5.4.6 - Statistics - Teradata Warehouse Miner

In-Database Analytic Functions User Guide

prodname
Teradata Warehouse Miner
vrm_release
5.4.6
created_date
November 2018
category
User Guide
featnum
B035-2306-118K

Purpose

When working with numeric data columns, use statistical measures to understand the characteristics and properties of each numeric column, and to look for outlying values and anomalies. The Statistics analysis provides several common and not so common statistical measures for numeric data columns. Extended options include additional analyses and measures such as Values, Modes, Quantiles, and Ranks.

You can perform Statistics analysis on columns of numeric or date data type.
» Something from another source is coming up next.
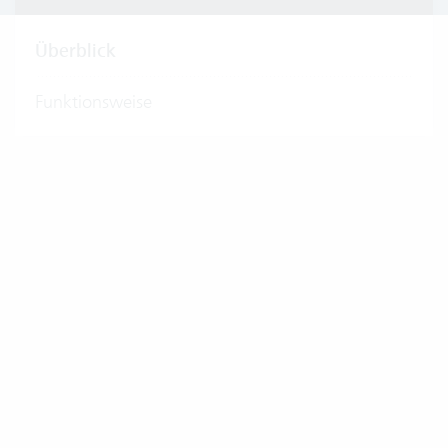
Überblick
Funktionsweise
For columns of type DATE, statistics other than count, minimum, maximum, and mean are calculated by first converting to the number of days since 1900.

Syntax

call twm. td_analyze('Statistics','database=twm_source;tablename=twm_customer;columns=income;Optional Parameters;');

Required Parameters

columns
The columns to analyze. Enter columns=all to analyze all columns in the input table.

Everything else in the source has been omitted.